This repository contains the solution for the hackathon, using this approach I was able to achieve 2nd rank in this hackathon.
Here is the link to my interview with Analytics India Magazine.
Can you construct a next-gen model, capable of detecting code that is present in a body of text? Be part of a mission to enhance the security and resilience of web applications.
Protecting our software landscapes is not an easy task. Malicious actors are frequently trying to enter systems and get access to resources, whether operational or data. The ability for an actor to compromise systems, elevate their privileges, and move laterally within infrastructure typically hinges on executing hidden code. One common method they employ is embedding this code in seemingly harmless media—whether it's images, videos, or even simple text files.

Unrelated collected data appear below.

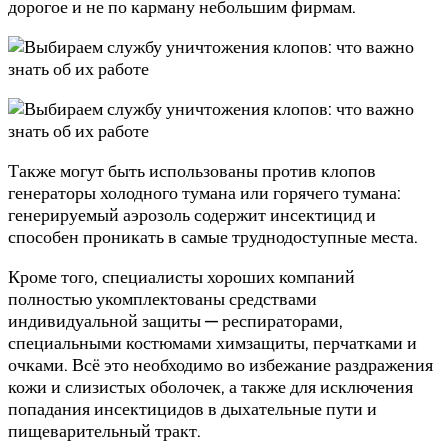
дорогое и не по карману небольшим фирмам.
Также могут быть использованы против клопов
генераторы холодного тумана или горячего тумана:
генерируемый аэрозоль содержит инсектицид и
способен проникать в самые труднодоступные места.
Кроме того, специалисты хороших компаний
полностью укомплектованы средствами
индивидуальной защиты — респираторами,
специальными костюмами химзащиты, перчатками и
очками. Всё это необходимо во избежание раздражения
кожи и слизистых оболочек, а также для исключения
попадания инсектицидов в дыхательные пути и
пищеварительный тракт.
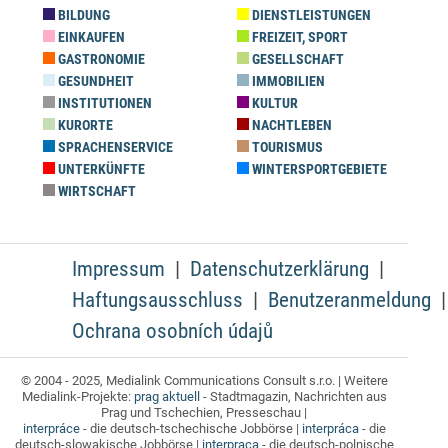
BILDUNG
DIENSTLEISTUNGEN
EINKAUFEN
FREIZEIT, SPORT
GASTRONOMIE
GESELLSCHAFT
GESUNDHEIT
IMMOBILIEN
INSTITUTIONEN
KULTUR
KURORTE
NACHTLEBEN
SPRACHENSERVICE
TOURISMUS
UNTERKÜNFTE
WINTERSPORTGEBIETE
WIRTSCHAFT
Impressum
Datenschutzerklärung
Haftungsausschluss
Benutzeranmeldung
Ochrana osobních údajů
© 2004 - 2025, Medialink Communications Consult s.r.o. | Weitere
Medialink-Projekte:
prag aktuell
- Stadtmagazin, Nachrichten aus
Prag und Tschechien, Presseschau |
interpráce
- die deutsch-tschechische Jobbörse |
interpráca
- die
deutsch-slowakische Jobbörse |
interpraca
- die deutsch-polnische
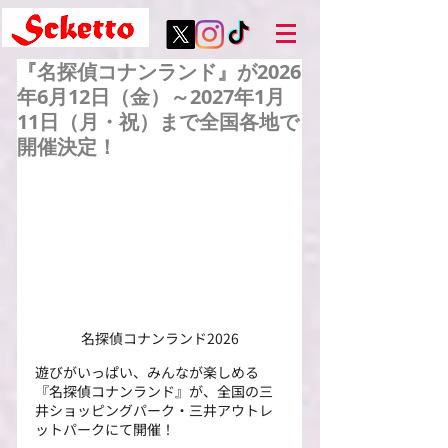
『名探偵コナンランド』が2026
年6月12日（金）～2027年1月
11日（月・祝）まで全国各地で
開催決定！
名探偵コナンランド2026
遊びがいっぱい、みんなが楽しめる
『名探偵コナンランド』が、全国の三
井ショッピングパーク・三井アウトレ
ットパークにて開催！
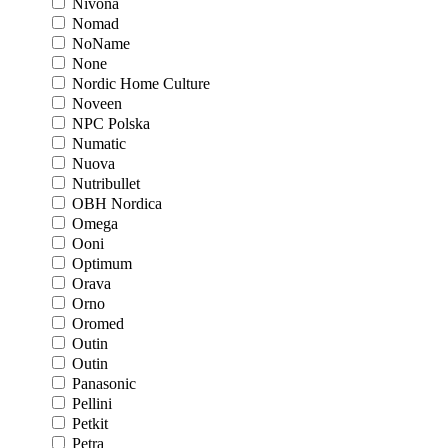
Nivona
Nomad
NoName
None
Nordic Home Culture
Noveen
NPC Polska
Numatic
Nuova
Nutribullet
OBH Nordica
Omega
Ooni
Optimum
Orava
Orno
Oromed
Outin
Outin
Panasonic
Pellini
Petkit
Petra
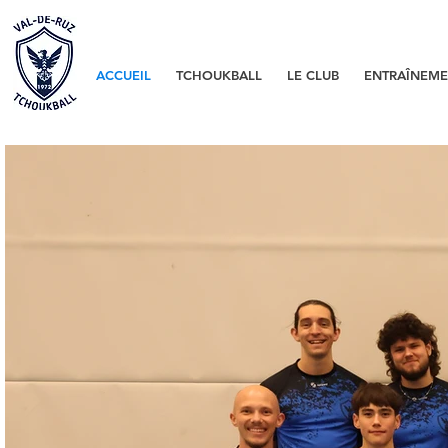
ACCUEIL
TCHOUKBALL
LE CLUB
ENTRAÎNEME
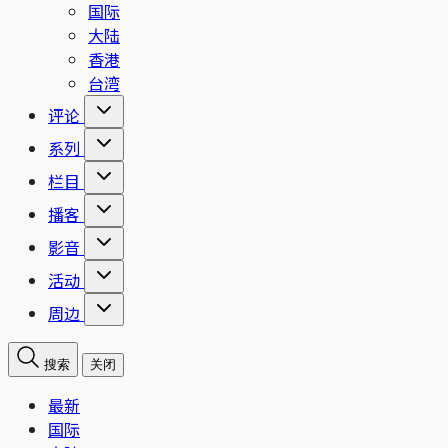
国际
大陆
香港
台湾
评论
系列
栏目
播客
影音
活动
周边
搜索
关闭
最新
国际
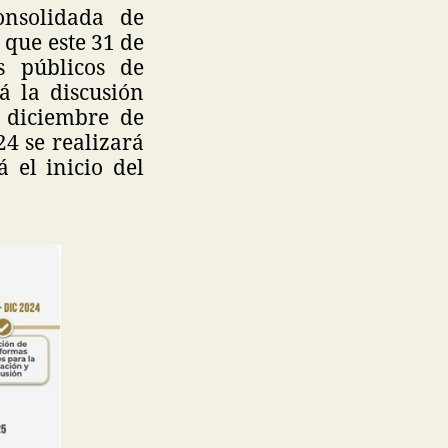
nsolidada de
que este 31 de
s públicos de
á la discusión
a diciembre de
24 se realizará
 el inicio del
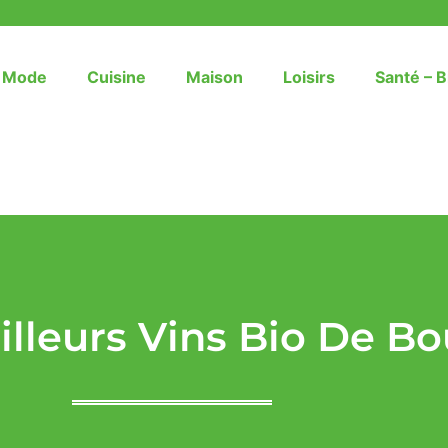
– Mode
Cuisine
Maison
Loisirs
Santé – B
illeurs Vins Bio De B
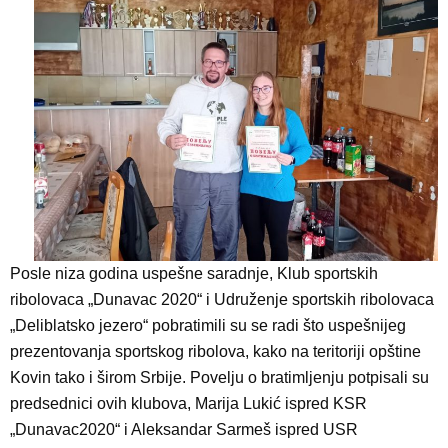
Posle niza godina uspešne saradnje, Klub sportskih
ribolovaca „Dunavac 2020“ i Udruženje sportskih ribolovaca
„Deliblatsko jezero“ pobratimili su se radi što uspešnijeg
prezentovanja sportskog ribolova, kako na teritoriji opštine
Kovin tako i širom Srbije. Povelju o bratimljenju potpisali su
predsednici ovih klubova, Marija Lukić ispred KSR
„Dunavac2020“ i Aleksandar Sarmeš ispred USR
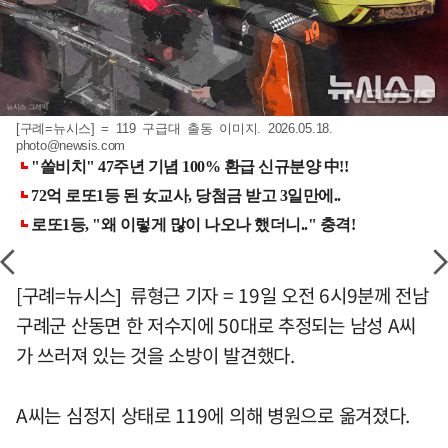
[구례=뉴시스] = 119 구급대 출동 이미지. 2026.05.18.
photo@newsis.com
[구례=뉴시스] 류형근 기자 = 19일 오전 6시9분께 전남
구례군 산동면 한 저수지에 50대로 추정되는 남성 A씨
가 쓰러져 있는 것을 소방이 발견했다.
A씨는 심정지 상태로 119에 의해 병원으로 옮겨졌다.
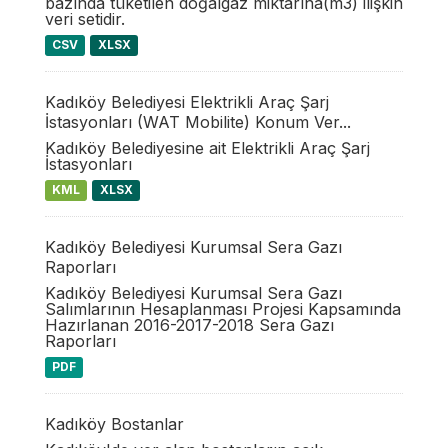
bazında tüketilen doğalgaz miktarına(m3) ilişkin
veri setidir.
CSV
XLSX
Kadıköy Belediyesi Elektrikli Araç Şarj
İstasyonları (WAT Mobilite) Konum Ver...
Kadıköy Belediyesine ait Elektrikli Araç Şarj
İstasyonları
KML
XLSX
Kadıköy Belediyesi Kurumsal Sera Gazı
Raporları
Kadıköy Belediyesi Kurumsal Sera Gazı
Salımlarının Hesaplanması Projesi Kapsamında
Hazırlanan 2016-2017-2018 Sera Gazı
Raporları
PDF
Kadıköy Bostanlar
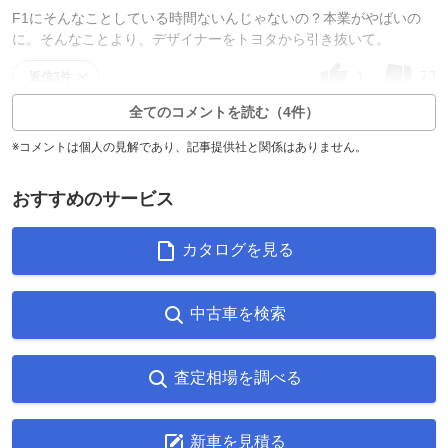
F1にそんなことしている時間ないんじゃないの？本業がやばいの
に。そんなことより、デザイナーをトヨタから引き抜いて。
1
73
返信3件
全てのコメントを読む（4件）
※コメントは個人の見解であり、記事提供社と関係はありません。
おすすめのサービス
カタログを見る
中古車を検索
査定相場を調べる
新車を見積る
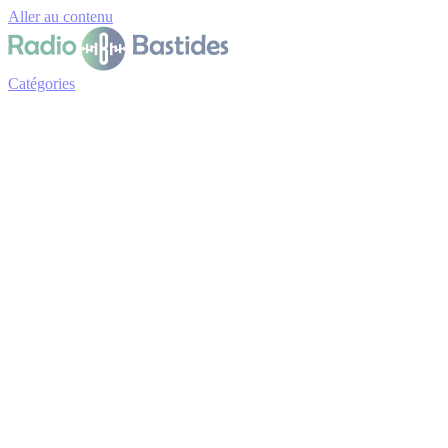
Panneau de gestion des cookies
Aller au contenu
Catégories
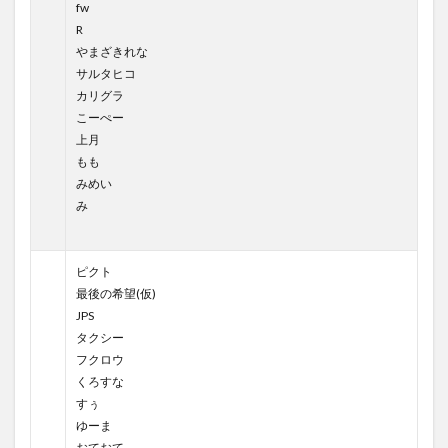
fw
R
やまざきれな
サルタヒコ
カリグラ
こーぺー
上月
もも
みめい
み
ピクト
最後の希望(仮)
JPS
タクシー
フクロウ
くろすな
すぅ
ゆーま
おておて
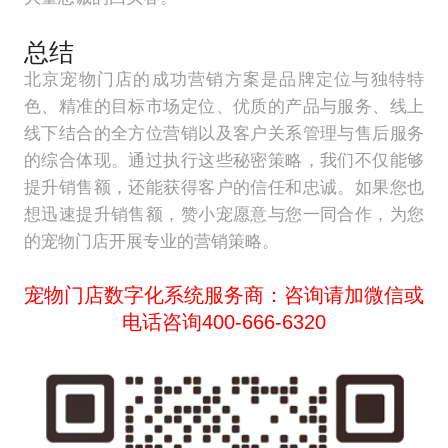
总结
北京宠物门店的成功营销方案是品牌定位与独特特
色、精准的目标市场定位、优质的产品与服务、线上
线下结合的全方位营销以及客户关系管理与售后服务
的综合体现。通过执行这些秘密策略，我们不仅能够
提升销售额，还能获得客户的信任和忠诚。如果您也
想迅速提升销售额，赞小宠愿意与您一同合作，为您
的宠物门店开展专业的营销策略。
宠物门店数字化系统服务商：咨询请加微信或
电话咨询400-666-6320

Given a body of text, find the source code hidden in the text. There might not be any source control or multiple sections of source code concealed within the text.
- ID: A unique identifier, either an integer or string, used to distinguish each row in the dataset.
- Text: A string containing the textual content associated with each record.
- ContainsCode: A boolean indicating whether the "Text" field contains any code snippets.
- CodeList: A list or array storing code snippets extracted from the "Text" field, if applicable.
- I have finetuned RoBERTa base distilled and DeBERTa v3 large, each for 30 epochs.
- Both of these models were trained on SQUAD V2.
- For Inference, I use the output of the model which has a higher logit score.
- Optimizer Adamw with Learning rate = 2e-5 and Cosine scheduler with warmup.
- Dropout of 0.2
- The evaluation metric used in this competition is accuracy.
- First, MultiLabel Binarizer is applied on the predicted span of code.
- Then, accuracy is computed. I got 0.90227 accuracy on the private leaderboard.